Смущенная Валя хотела было вскочить, но Кира поспешно замахала руками:
— Нет, нет, погоди. Стой, как стоишь. — Она быстро вытащила из сумочки новенькую «мыльницу», навела на Валю и малыша объектив и несколько раз щелкнула. — Вот, купила, — пояснила Кира, когда Валя наконец поднялась на ноги, с любопытством глядя на фотоаппарат. — Никогда раньше не была любительницей фотографировать. А теперь попробую, благо есть кого снимать.
— Ты меня имеешь в виду? — засмеялась Валя.
— И тебя, и малыша — его в первую очередь. У Вадика-то руки не доходят фотографировать сына, он вообще занят совсем другими делами. — Кира кинула на Валю лукавый и многозначительный взгляд.
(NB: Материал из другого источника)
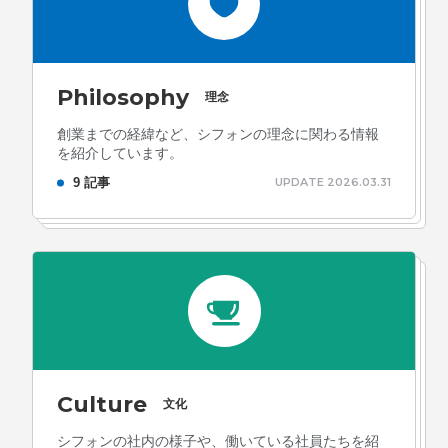
Philosophy
理念
創業までの経緯など、シフォンの理念に関わる情報
を紹介しています。
9 記事
UPDATE 2026.03.31
Culture
文化
シフォンの社内の様子や、働いている社員たちを紹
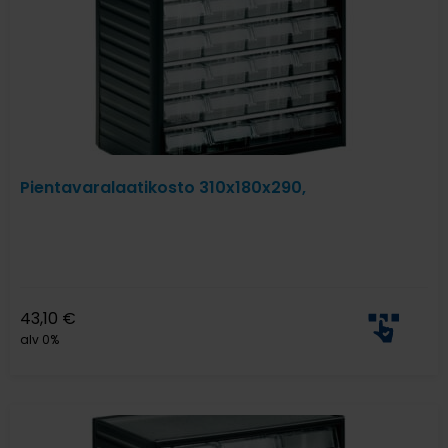
Pientavaralaatikosto 310x180x290,
43,10
€
alv 0%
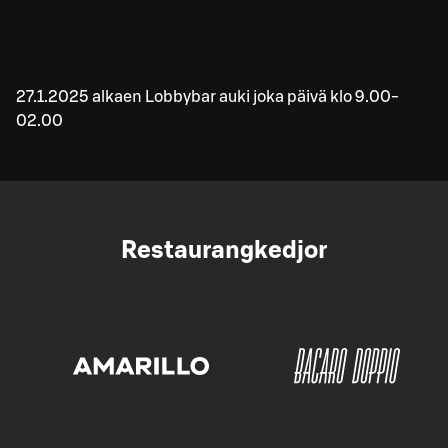
27.1.2025 alkaen Lobbybar auki joka päivä klo 9.00-
02.00
Restaurangkedjor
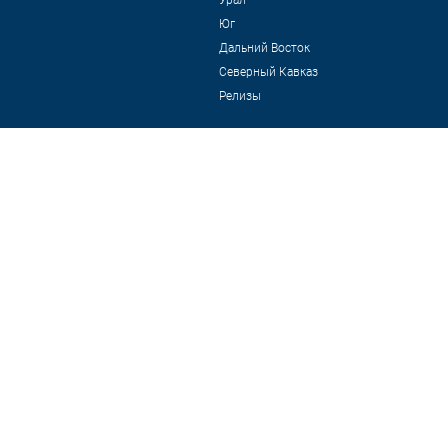
Юг
Дальний Восток
Северный Кавказ
Релизы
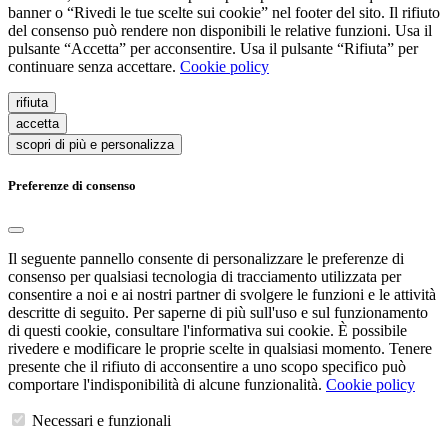
banner o “Rivedi le tue scelte sui cookie” nel footer del sito. Il rifiuto
del consenso può rendere non disponibili le relative funzioni. Usa il
pulsante “Accetta” per acconsentire. Usa il pulsante “Rifiuta” per
continuare senza accettare.
Cookie policy
rifiuta
accetta
scopri di più e personalizza
Preferenze di consenso
Il seguente pannello consente di personalizzare le preferenze di
consenso per qualsiasi tecnologia di tracciamento utilizzata per
consentire a noi e ai nostri partner di svolgere le funzioni e le attività
descritte di seguito. Per saperne di più sull'uso e sul funzionamento
di questi cookie, consultare l'informativa sui cookie. È possibile
rivedere e modificare le proprie scelte in qualsiasi momento. Tenere
presente che il rifiuto di acconsentire a uno scopo specifico può
comportare l'indisponibilità di alcune funzionalità.
Cookie policy
Necessari e funzionali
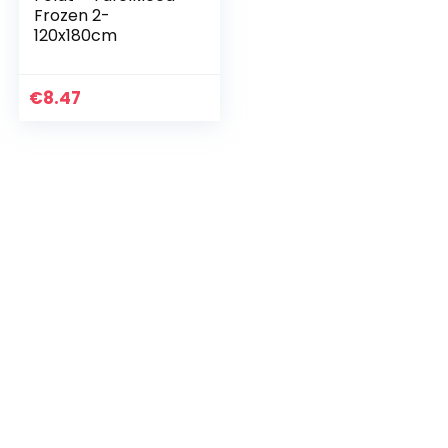
Frozen 2-
120x180cm
€
8.47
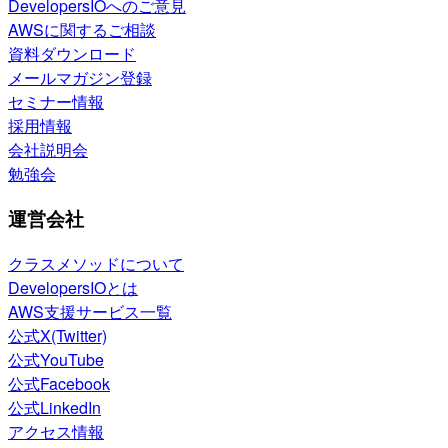
DevelopersIOへのご意見
AWSに関するご相談
資料ダウンロード
メールマガジン登録
セミナー情報
採用情報
会社説明会
勉強会
運営会社
クラスメソッドについて
DevelopersIOとは
AWS支援サービス一覧
公式X(Twitter)
公式YouTube
公式Facebook
公式LinkedIn
アクセス情報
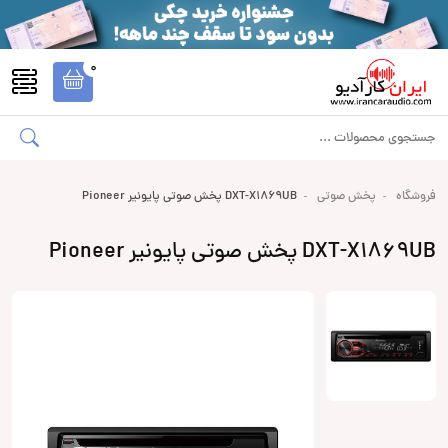
0
فروشگاه
پخش صوتی
DXT-X1869UB پخش صوتی پایونیر Pioneer
DXT-X1869UB پخش صوتی پایونیر Pioneer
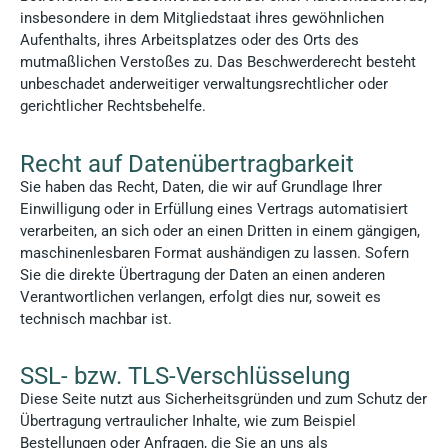
insbesondere in dem Mitgliedstaat ihres gewöhnlichen
Aufenthalts, ihres Arbeitsplatzes oder des Orts des
mutmaßlichen Verstoßes zu. Das Beschwerderecht besteht
unbeschadet anderweitiger verwaltungsrechtlicher oder
gerichtlicher Rechtsbehelfe.
Recht auf Daten­übertrag­barkeit
Sie haben das Recht, Daten, die wir auf Grundlage Ihrer
Einwilligung oder in Erfüllung eines Vertrags automatisiert
verarbeiten, an sich oder an einen Dritten in einem gängigen,
maschinenlesbaren Format aushändigen zu lassen. Sofern
Sie die direkte Übertragung der Daten an einen anderen
Verantwortlichen verlangen, erfolgt dies nur, soweit es
technisch machbar ist.
SSL- bzw. TLS-Verschlüsselung
Diese Seite nutzt aus Sicherheitsgründen und zum Schutz der
Übertragung vertraulicher Inhalte, wie zum Beispiel
Bestellungen oder Anfragen, die Sie an uns als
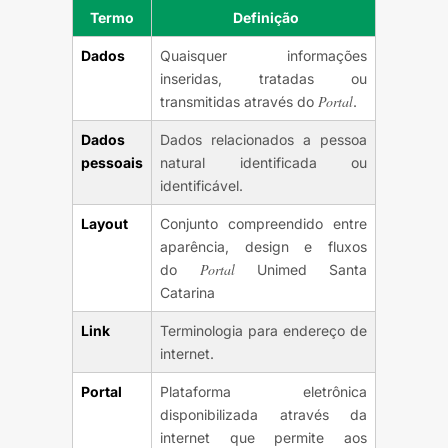
Termo
Definição
Dados
Quaisquer informações
inseridas, tratadas ou
Portal
transmitidas através do
.
Dados
Dados relacionados a pessoa
pessoais
natural identificada ou
identificável.
Layout
Conjunto compreendido entre
aparência, design e fluxos
Portal
do
Unimed Santa
Catarina
Link
Terminologia para endereço de
internet.
Portal
Plataforma eletrônica
disponibilizada através da
internet que permite aos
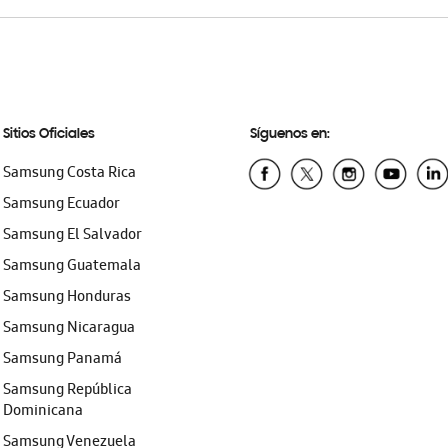
Sitios Oficiales
Síguenos en:
Samsung Costa Rica
Samsung Ecuador
Samsung El Salvador
Samsung Guatemala
Samsung Honduras
Samsung Nicaragua
Samsung Panamá
Samsung República
Dominicana
Samsung Venezuela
Валя молчала, понимая, о чем она говорит. Вот уже полтора месяца они с Вадимом были практически неразлучны. Каждый вечер она спускалась вниз, к нему в кабинет, иногда оставаясь там до утра. Насытившись друг другом, они подолгу болтали о всякой всячине. Оказалось, что существует великое множество тем, которые можно обсуждать ночи напролет, и это невероятно интересно и приятно — не менее приятно, чем удовлетворять телесный голод.
Удивительно, но у них, выросших в диаметрально противоположных условиях, в разных городах и совершенно непохожих друг на друга семьях, нашлась целая куча общих пристрастий и привычек — например, оба любили миндальные орехи и лошадей, и терпеть не могли слишком сладкий чай, кокосовую стружку и не задернутые в темное время суток шторы.
С той минуты, как Валя впервые отдалась Вадиму, она не пожалела об этом ни разу. Он действительно, как и обещал, относился к ней с нежностью и деликатностью, заботился, опекал, дарил подарки. Не такие дорогие и роскошные, как Тенгиз, хотя был раз в десять богаче — это были милые, забавные сувенирчики, каждый из которых имел какой-то скрытый смысл, отражал тот или иной момент в их отношениях. Валя и сама увлеклась этой игрой в подарки, покупала Вадиму гипсовые скульптурки, мягкие игрушки, открытки. Он относился к ее презентам со всей серьезностью, ничуть не гнушаясь их «детскостью» и наивностью.